The sector rotation I flagged as a risk scenario last week is now the dominant market narrative. VIX at 30.61 in March isn't noise — it's a volatility regime, not a spike. Capital is exiting tech and software with conviction and repricing into energy, industrials, and materials, and the macro scaffolding supporting that trade has not softened.
Let me be direct: the 'Bits to Atoms' rotation is no longer a thesis — it's a confirmed regime shift with price action to back it up. Industrials up 16% YTD, ExxonMobil and Chevron up 25% since January, Salesforce down 26% YTD — this is not sector drift. This is systematic capital reallocation driven by a fundamental reassessment of where real scarcity lies in 2026. The Strait of Hormuz disruption, affecting 20% of global petroleum supply, was the structural accelerant that turned a tactical energy trade into a multi-quarter positioning story.
The VIX at 30.61 for March — with a March 24 intraday reading of 27 and the CNN Fear & Greed Index at 15 — tells you this isn't a market that has digested the geopolitical risk and moved on. It is actively pricing it. Brent crude at $115-$120, the Fed delaying rate cuts due to oil-driven inflation, and 150 tankers anchored outside the Strait — these are not conditions that resolve in a press conference. My prior call that Trump's Iran address would be a binary catalyst was partially validated by the data showing Iran talks faltered, contributing to fresh index pressure. The diplomatic pathway is not open. The stagflation premium in Energy is sticky.

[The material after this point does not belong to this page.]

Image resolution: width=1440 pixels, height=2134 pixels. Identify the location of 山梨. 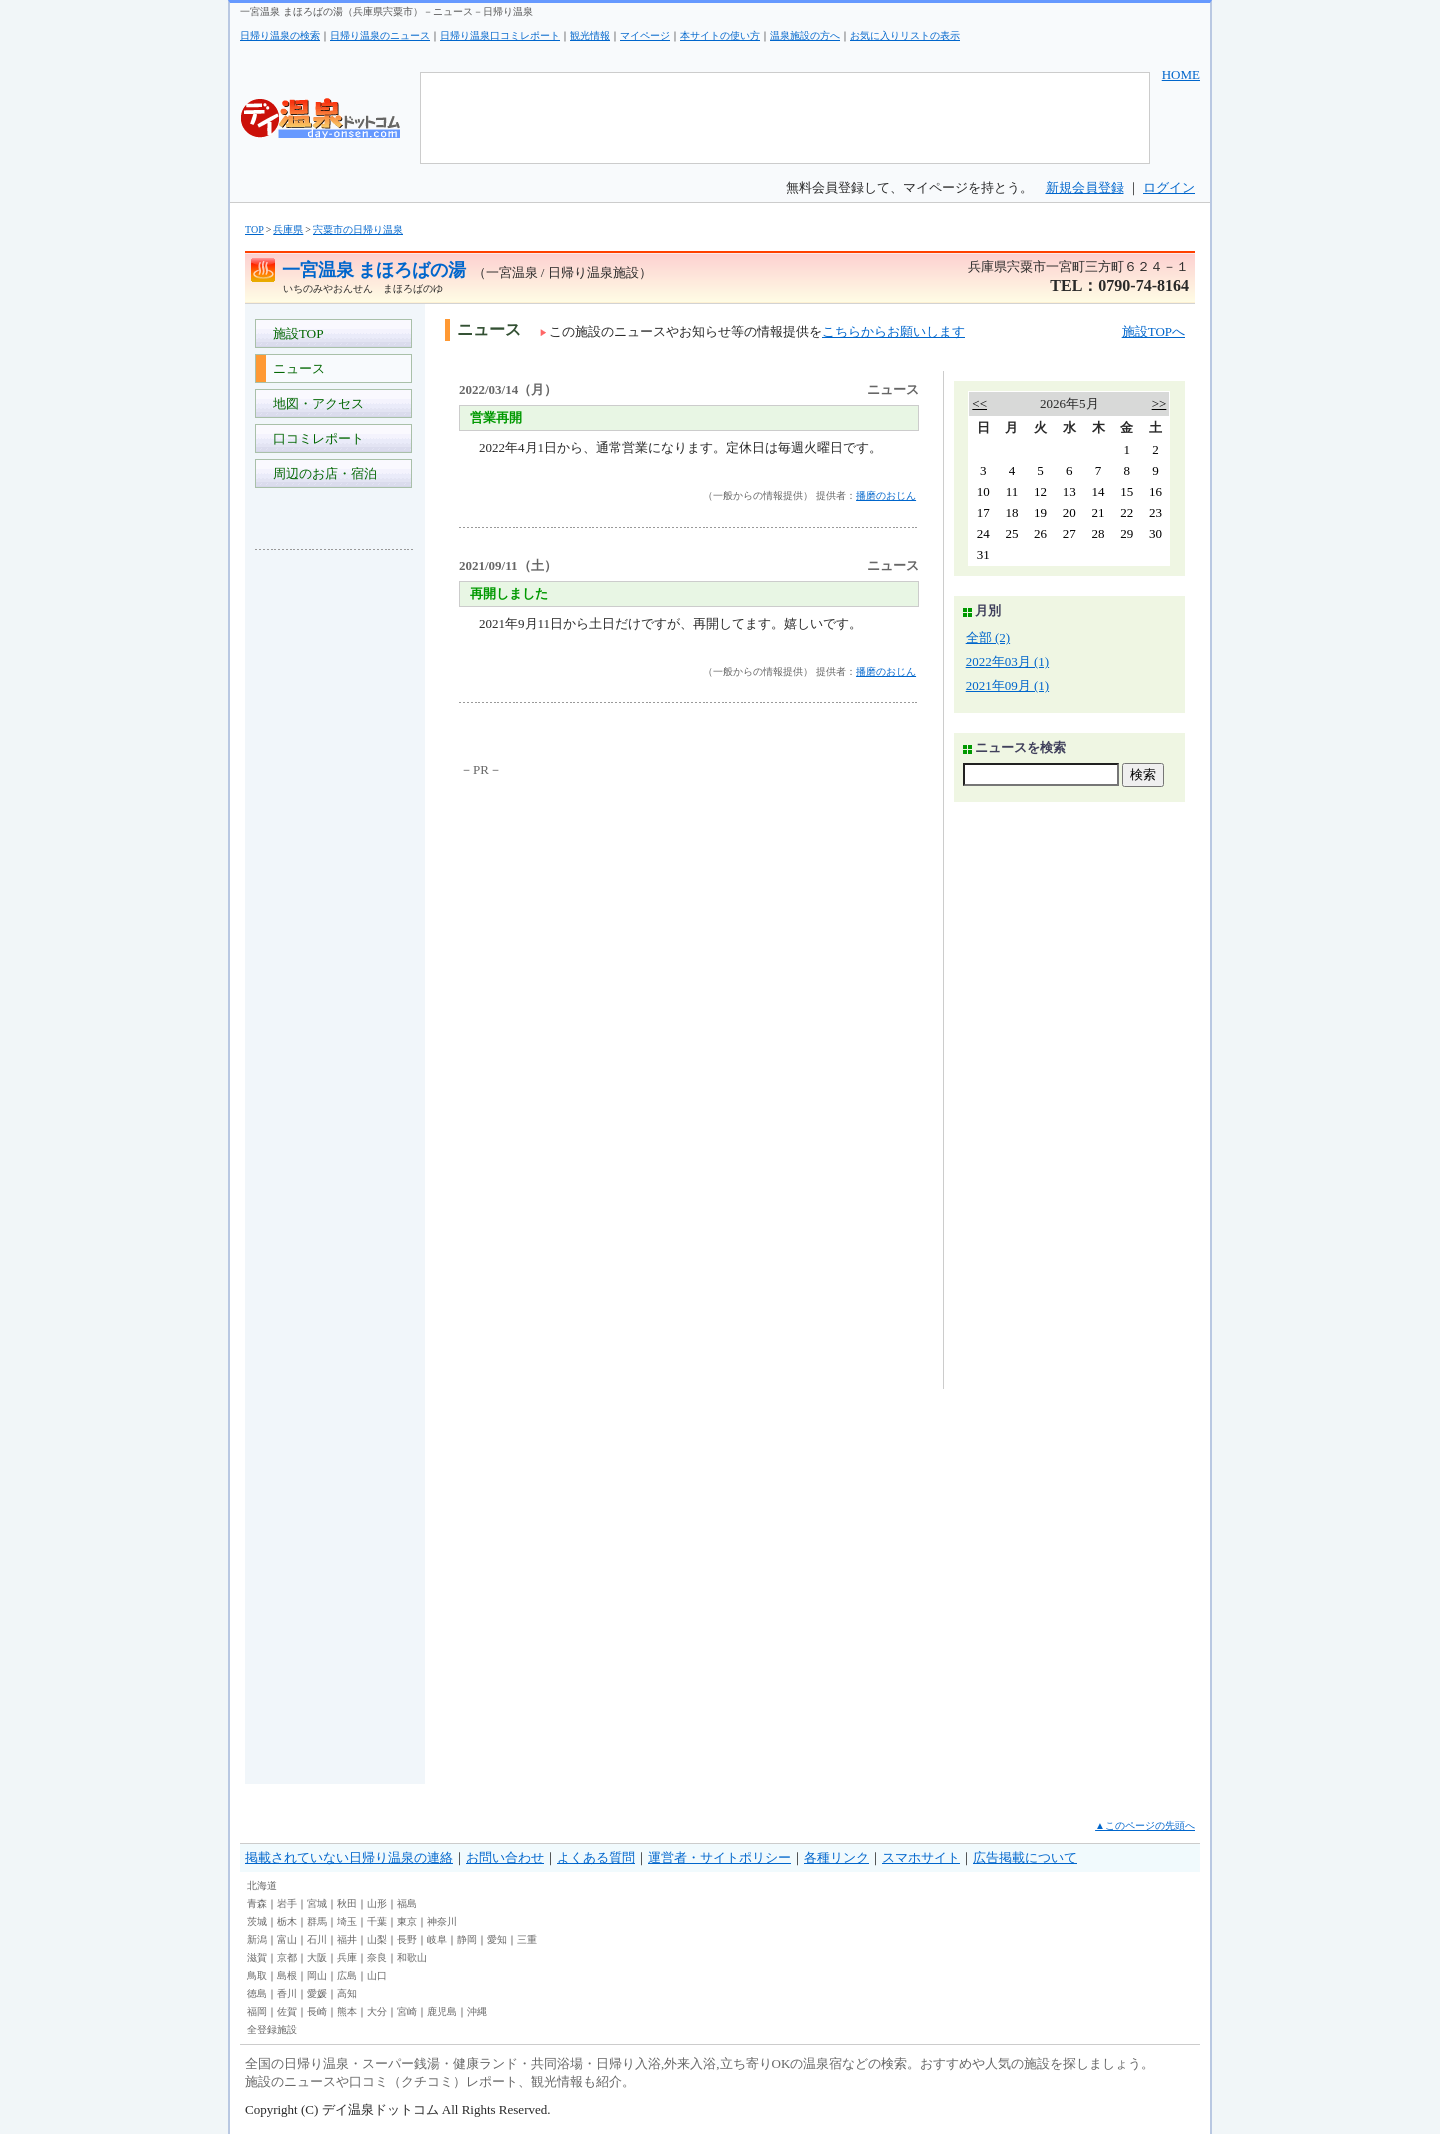 (377, 1939).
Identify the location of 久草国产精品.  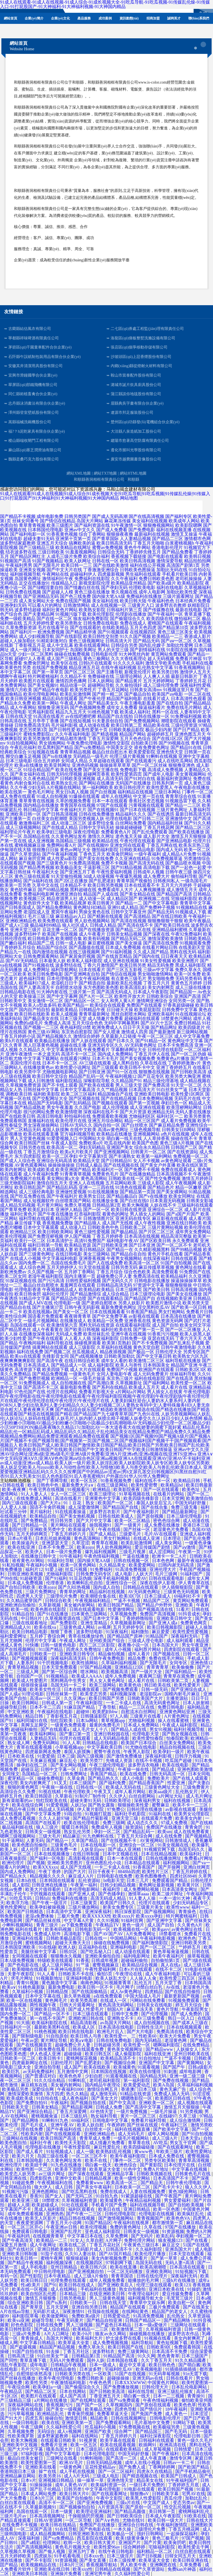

What I got partially wrong last quarter: the Q1 S&P surge and tech leadership into quarter-end appeared to signal a growth-risk re-entry. Instead, the data now suggests that was rebalancing noise — exactly the scenario I flagged as a risk. Microsoft's $77.7 billion Q1 revenue with the eye-watering $650 billion projected AI CapEx is a double-edged print. Yes, hyperscaler spend is real and enormous. But rising energy costs are margin pressure on the very companies doing that spending, and the market is pricing that tension. XLK's relative performance is rolling over even as the absolute AI CapEx numbers look headline-impressive.
Schwab's expanded sector ratings with Industrials and Materials favored — underpinned by defense spending and AI infrastructure buildout — reinforces the physical infrastructure thesis. This is not just an energy trade. The 'Atoms' side of the rotation includes grid infrastructure, defense contractors, and commodity processors that sit at the intersection of geopolitical necessity and AI build requirements. Caterpillar contributing 1.9 percentage points of Industrial sector gains alone is a signal about where institutional money sees durable earnings power.
My stance is BEARISH on broad index long exposure at current levels. VIX above 30 is a volatility regime, not a spike to fade. S&P up 22% YTD headline obscures the dispersion underneath — if you're market-cap weighted, you are significantly exposed to tech degradation. The risk-reward for adding index beta here is poor. Selective long exposure in Energy, Industrials, and Materials with defined risk parameters is the tactically sound trade. Fixed income hedges and volatility instruments are appropriate overlays until the Hormuz situation has a credible resolution mechanism, which it does not have today.